▸ Your task: Which lines of the material contain the word "række"? Show each one.

+ + + + +

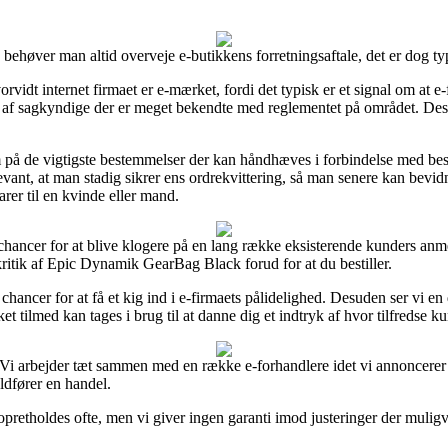
ehøver man altid overveje e-butikkens forretningsaftale, det er dog typ
vidt internet firmaet er e-mærket, fordi det typisk er et signal om at e-
 af sagkyndige der er meget bekendte med reglementet på området. Desu
 på de vigtigste bestemmelser der kan håndhæves i forbindelse med best
 relevant, at man stadig sikrer ens ordrekvittering, så man senere kan b
rer til en kvinde eller mand.
hancer for at blive klogere på en lang række eksisterende kunders anme
kritik af Epic Dynamik GearBag Black forud for at du bestiller.
chancer for at få et kig ind i e-firmaets pålidelighed. Desuden ser vi en
et tilmed kan tages i brug til at danne dig et indtryk af hvor tilfredse k
. Vi arbejder tæt sammen med en række e-forhandlere idet vi annoncerer d
uldfører en handel.
pretholdes ofte, men vi giver ingen garanti imod justeringer der muligv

+ + + + +

▸ Written solution:
hancer for at blive klogere på en lang række eksisterende kunders anme
. Vi arbejder tæt sammen med en række e-forhandlere idet vi annoncerer d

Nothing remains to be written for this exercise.